Although it takes a very long time, eventually the Elephant Girl grows old . . .
1. Beyond the Crowd, Into the Fog, the Fragment of a Child’s Heart
The air is littered with a thousand distractions, and the ground beneath her trembles from the weight of the crowd. The dissonant hum of voices swell and swarm in the humidity, almost drowning out the decades that hover around the Elephant Woman like ghostly companions, whispering their stories and tending quietly to their scars.
There’s a foggy cloud of white that surrounds her, and this is where the Elephant Woman lives — inside the pale cool that keeps the clamor at bay, and the distractions to a minimum.
It is meant to be a shelter, but the cloud is still unstable, too often letting itself be carried away by whim or want of surprise. After all these years, there is still a fragment of a child’s heart that rumbles inside the one that is aged and weathered. It is this child’s heart that occasionally peers through the cloud curtain, hoping to see something new –- yearning to be enchanted by at least one more thing before it is pulled back into the safety of the cocoon.
It is the child’s heart that still surprises the Elephant Woman. Not that she has retained it, but that it is still so stubbornly resilient –- still bent on running down green hills, under blue skies, only to burst through shimmering mirages again and again, ending face down in the dirt.
Still, the Elephant Woman allows the child’s heart to exist as part of her own, not because it brings her joy anymore, but because it is innocent and without device. And even though it has never found a place outside its cage of bruised ribs, the Elephant Woman believes it should have.

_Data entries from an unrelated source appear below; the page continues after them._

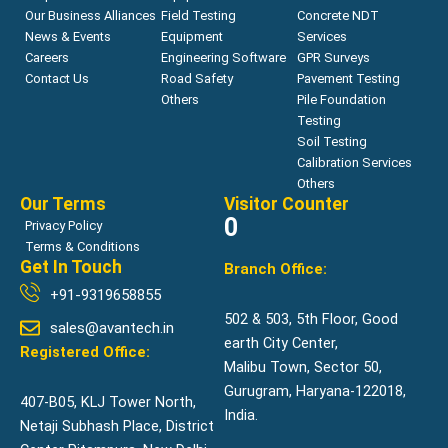
Our Business Alliances
Field Testing
Concrete NDT
News & Events
Equipment
Services
Careers
Engineering Software
GPR Surveys
Contact Us
Road Safety
Pavement Testing
Others
Pile Foundation
Testing
Soil Testing
Calibration Services
Others
Our Terms
Visitor Counter
0
Privacy Policy
Terms & Conditions
Get In Touch
Branch Office:
+91-9319658855
502 & 503, 5th Floor, Good
sales@avantech.in
earth City Center,
Registered Office:
Malibu Town, Sector 50,
Gurugram, Haryana-122018,
407-B05, KLJ Tower North,
India.
Netaji Subhash Place, District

It is this failure, above all, that she feels as both injustice and a regret.
2. The Skin & the Arrows
Outside of the cloud, nothing is predictable anymore. Affection, anger, tenderness, and so many other things have become arrows; randomly flying, skimming, piercing. There’s a feeling of skinlessness among the crowd. Instead of a nakedness that might stand vulnerable but natural, there is the sensation of having been peeled back and rubbed raw.
The girl who paints the Elephant Woman’s face has black hair pulled back with a red ribbon. The tickle of the brush and the girl’s candy-scented breath feels more invasive than usual, and the Elephant Woman bristles, exhaling deeply as if to expand the white cloud.
The girl is biting her lower lip in concentration, and her hands feel stiff and unsure. The Elephant Woman stares at the girl, and sees in her nervous eyes only the desire to be friendly, to be liked. Suddenly, the arrow of intrusion becomes a protector, a mother — a strong desire to make the girl happy.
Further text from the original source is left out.